Pasados seis (6) meses, contados a partir de la incautación, sin que los bienes hayan sido reclamados, la Policía Nacional podrá disponer que los bienes no reclamados sean vendidos en martillo público o mediante la aplicación de cualquier otro procedimiento, establecido por vía general, que garantice una adecuada concurrencia de oferentes, siempre y cuando previamente se haya dado cumplimiento al requisito a que se refiere el inciso siguiente. La venta se hará previo avalúo, salvo en el caso de los bienes que se negocien en mercados públicos y siempre y cuando la enajenación se haga acudiendo a los mismos.
El último día de cada mes, la Policía Nacional deberá efectuar tres (3) publicaciones a través del medio más eficaz, en las que informe al público qué bienes se encuentran incautados, de tal manera que se permita la identificación de los mismos.
Tratándose de bienes fungibles, la Policía Nacional podrá disponer su venta inmediata a través del procedimiento establecido en el inciso anterior.

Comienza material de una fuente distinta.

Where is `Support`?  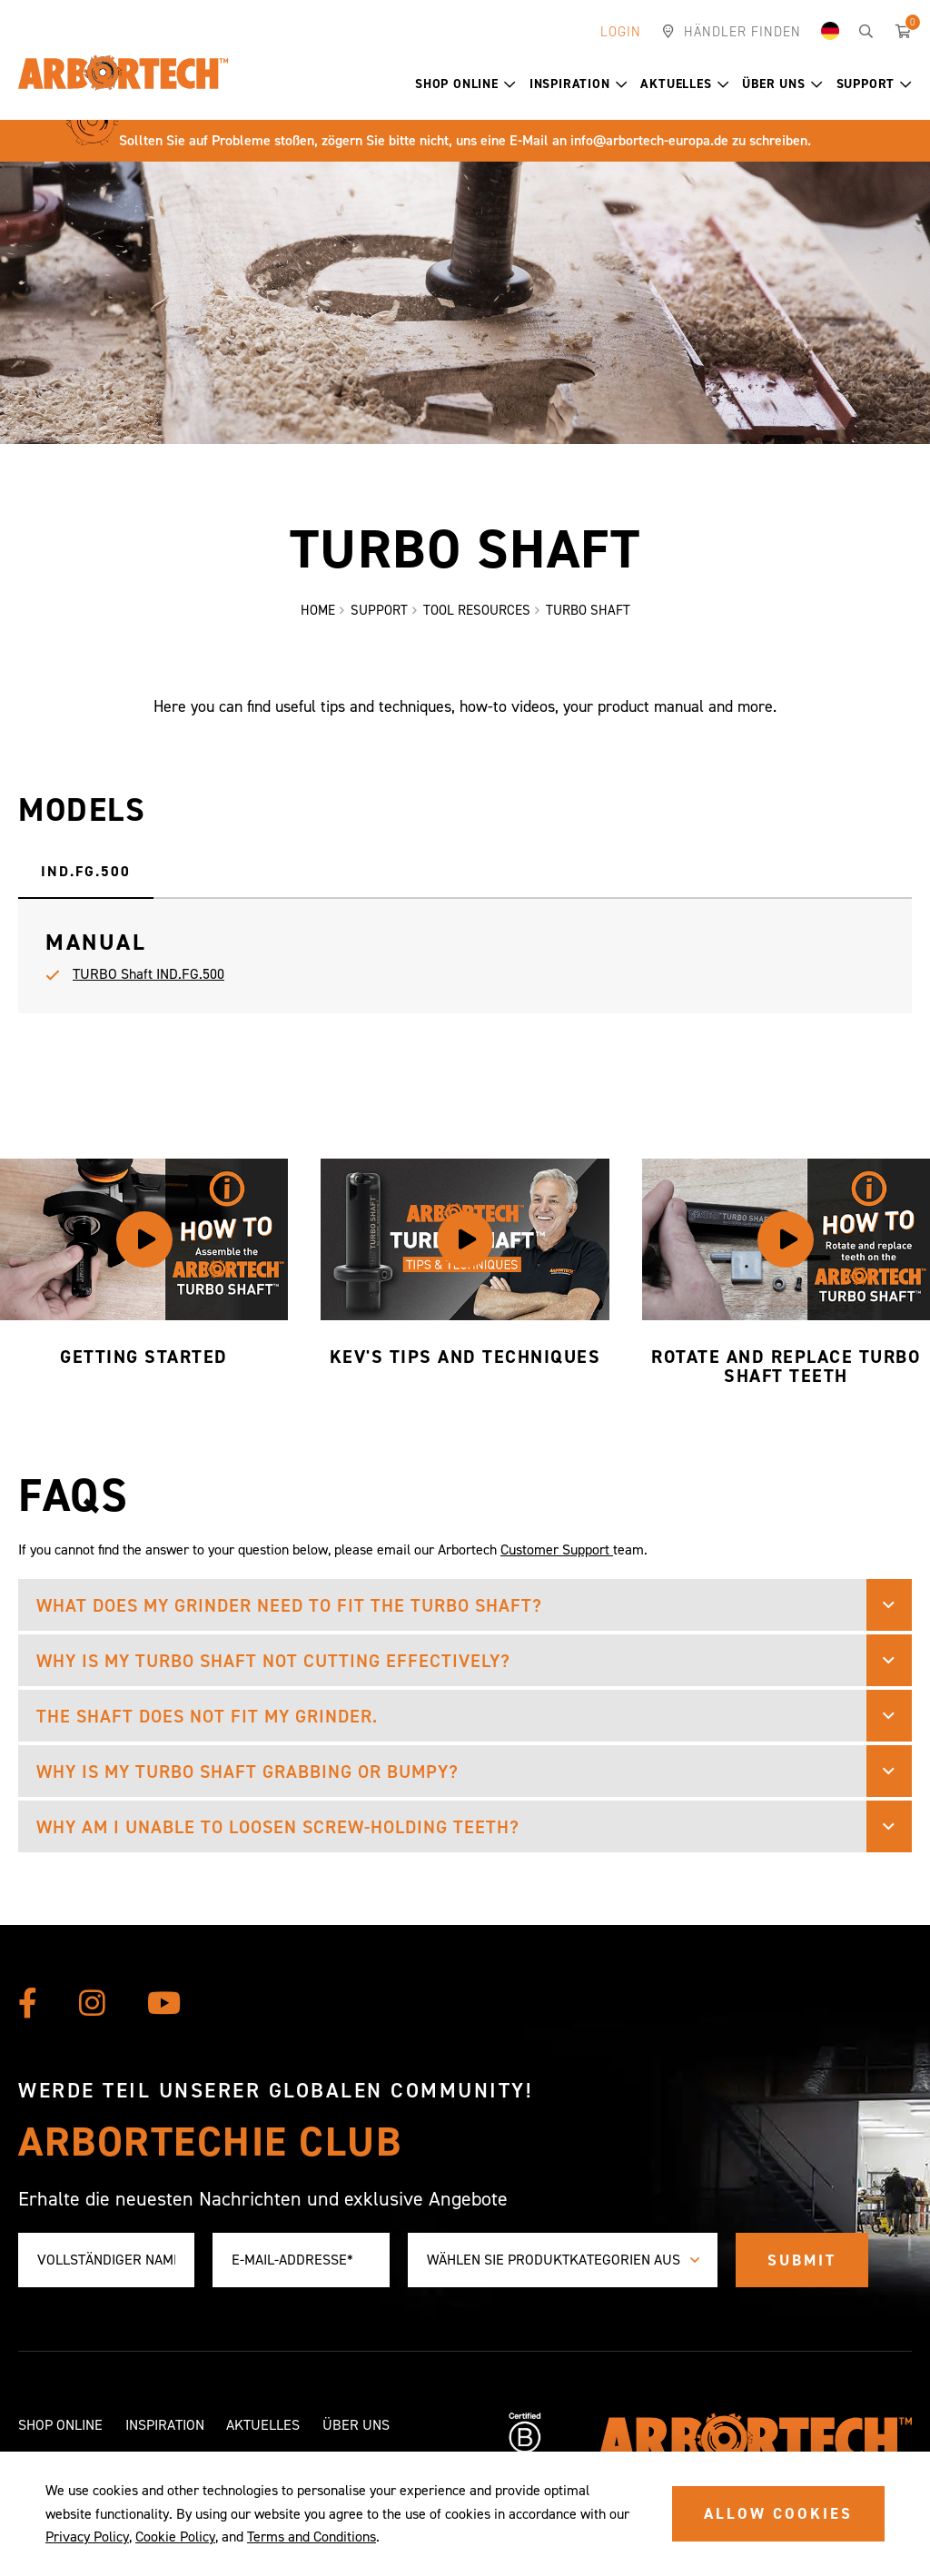 Support is located at coordinates (874, 84).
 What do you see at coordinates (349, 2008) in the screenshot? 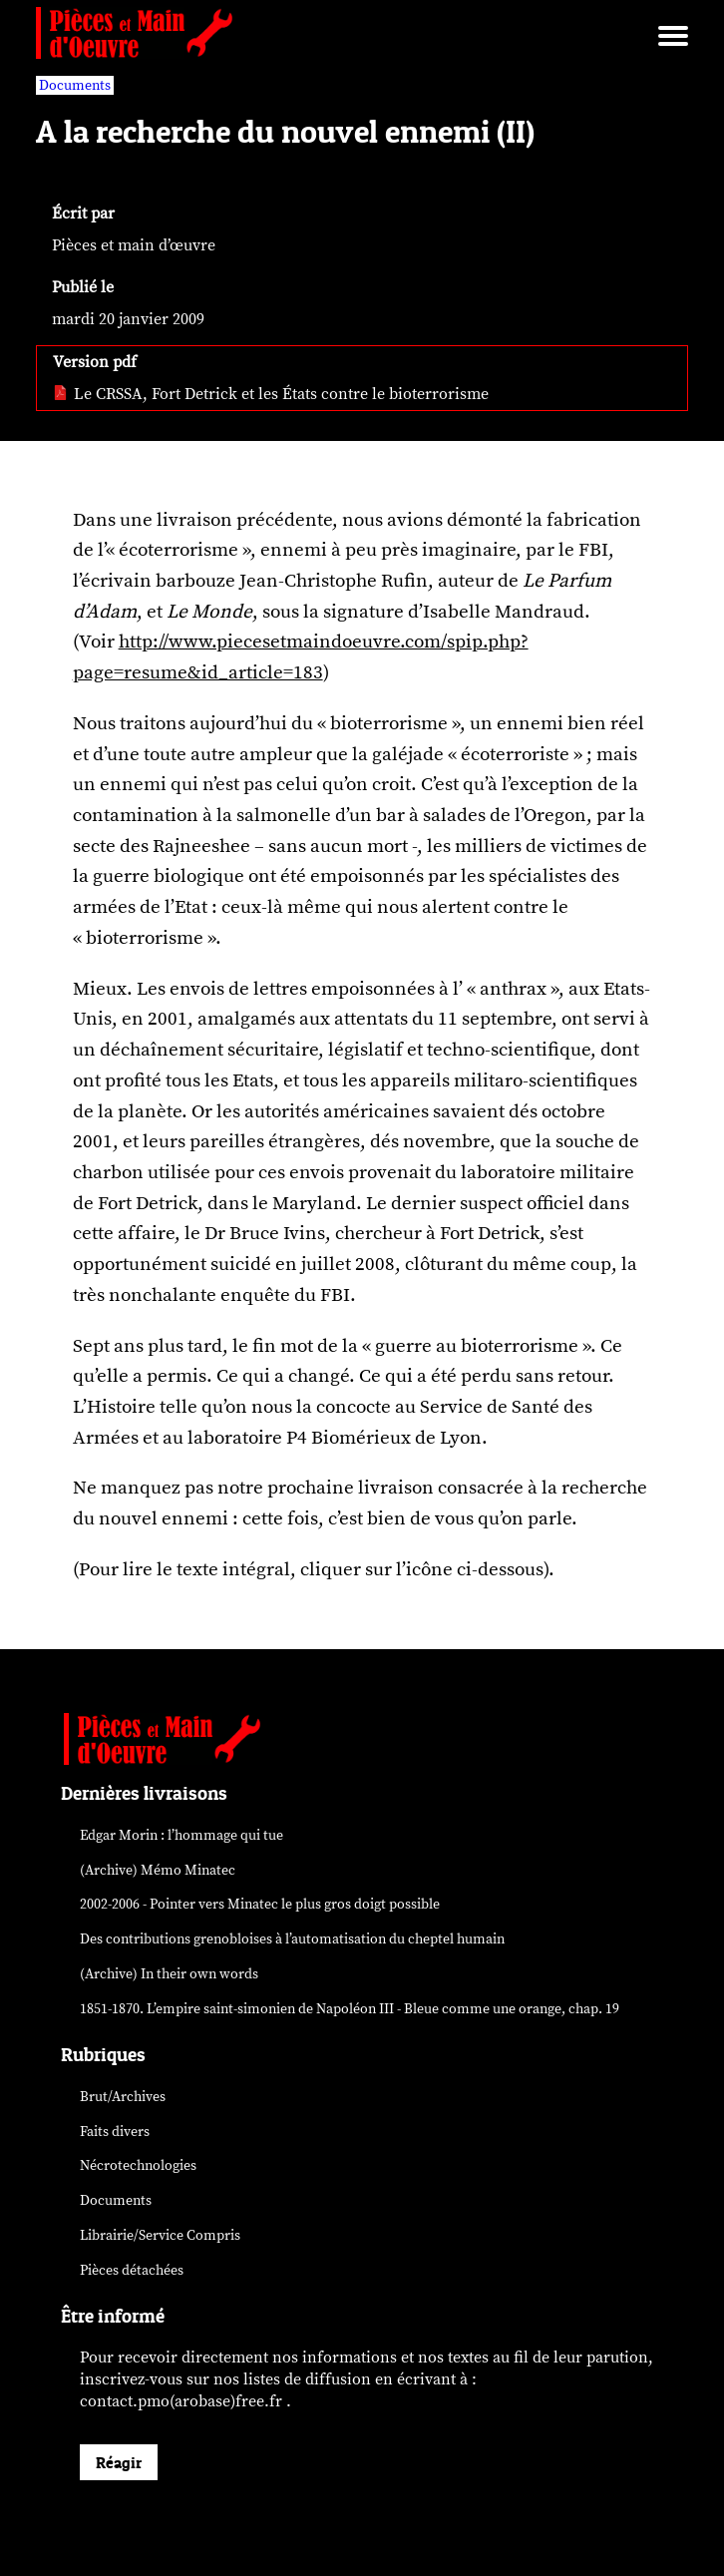 I see `1851-1870. L’empire saint-simonien de Napoléon III - Bleue comme une orange, chap. 19` at bounding box center [349, 2008].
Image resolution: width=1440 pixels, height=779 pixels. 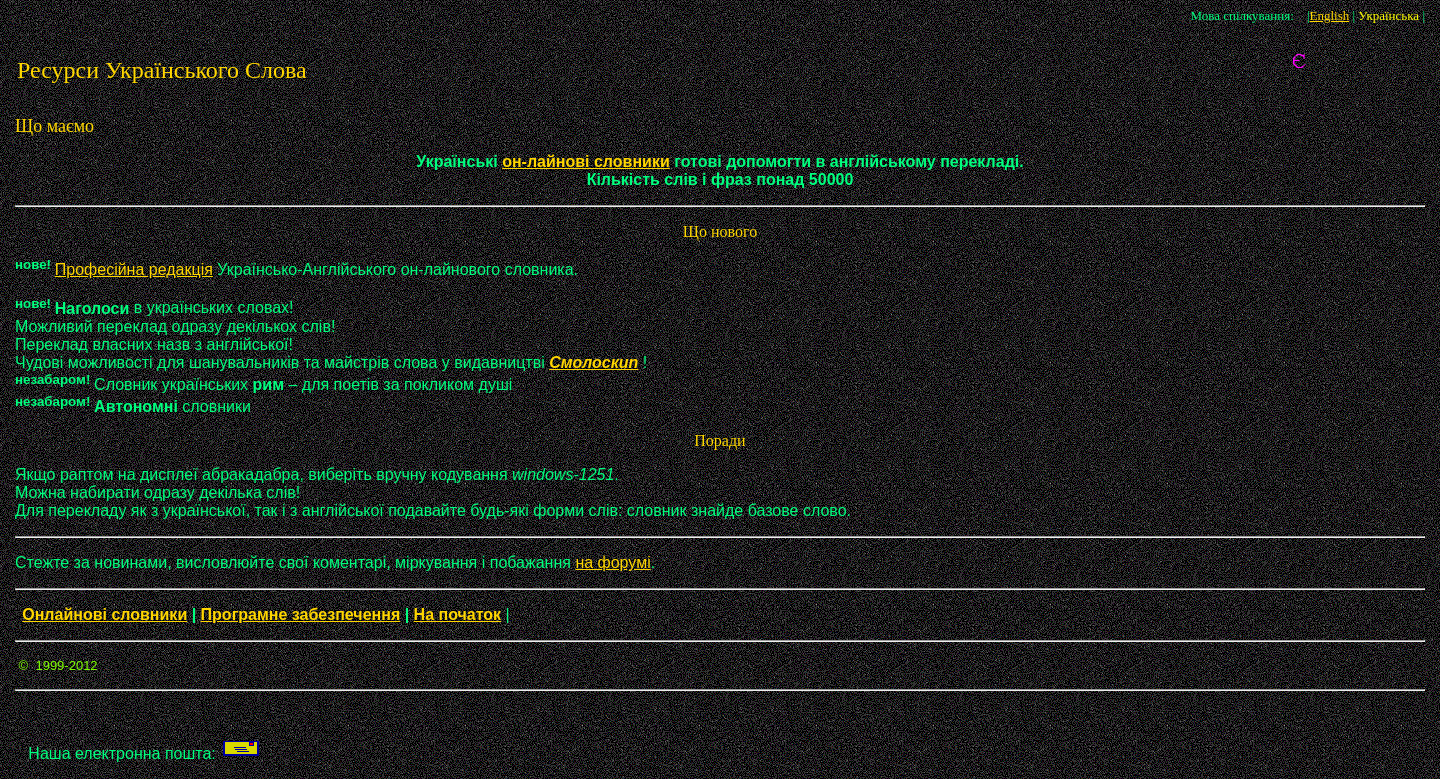 What do you see at coordinates (1329, 15) in the screenshot?
I see `English` at bounding box center [1329, 15].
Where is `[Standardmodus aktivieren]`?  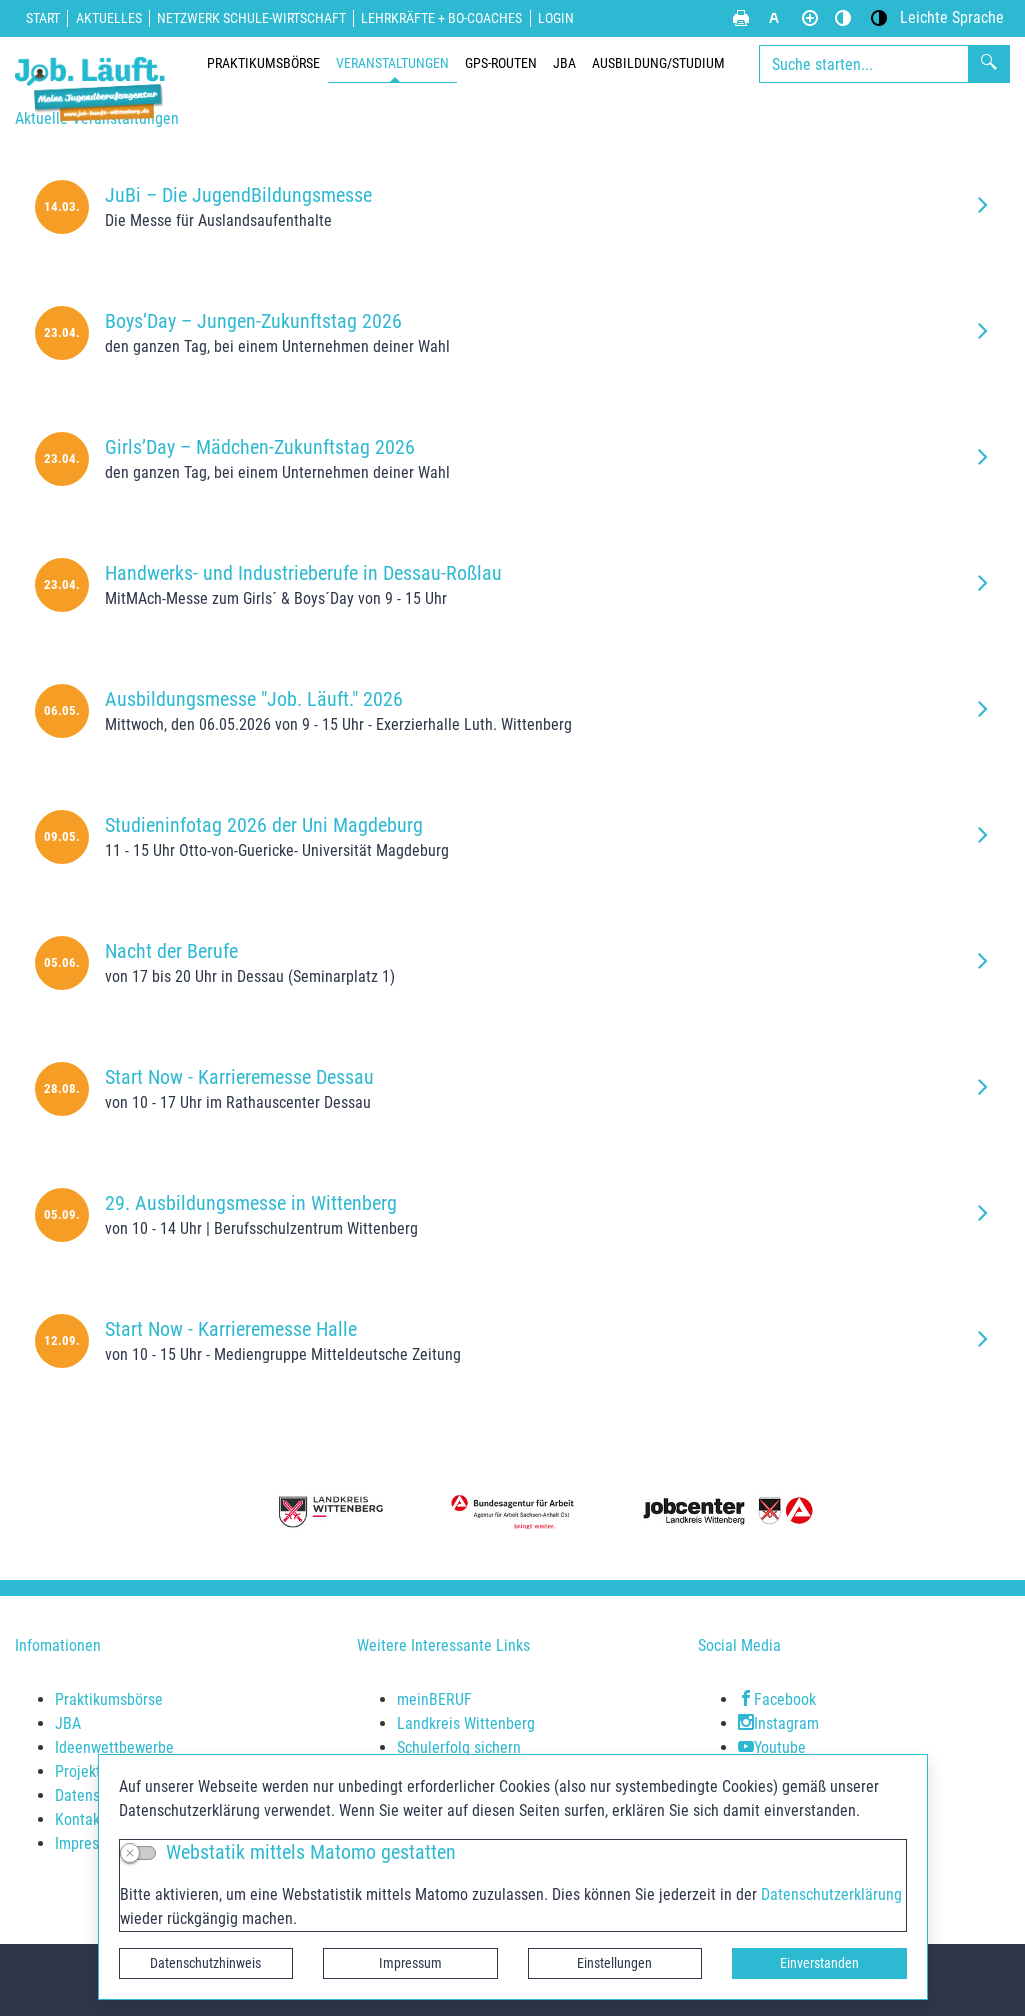 [Standardmodus aktivieren] is located at coordinates (843, 18).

Con los recursos que la Policía Nacional reciba en desarrollo de lo previsto en el presente artículo, se constituirá un fondo cuyos rendimientos se destinarán a cubrir los gastos que demande la administración de los bienes y a atender los requerimientos de la institución para la lucha contra la delincuencia.
En caso de que se presenten los propietarios de los bienes enajenados, se procederá a la devolución del precio obtenido con la venta, debidamente actualizado y se le pagarán los perjuicios materiales y morales que se le hayan causado, incluido el lucro cesante.
La diferencia entre los ingresos obtenidos por las inversiones que se realicen con los recursos del fondo y los pagos que por concepto de la actualización de los precios de venta deban efectuarse, conforme a lo previsto en el inciso anterior, constituye la retribución por la administración del fondo, que será destinada a las finalidades previstas en el presente artículo.
Los bienes artísticos o culturales serán entregados a las entidades públicas encargadas de su exhibición, protección y conservación.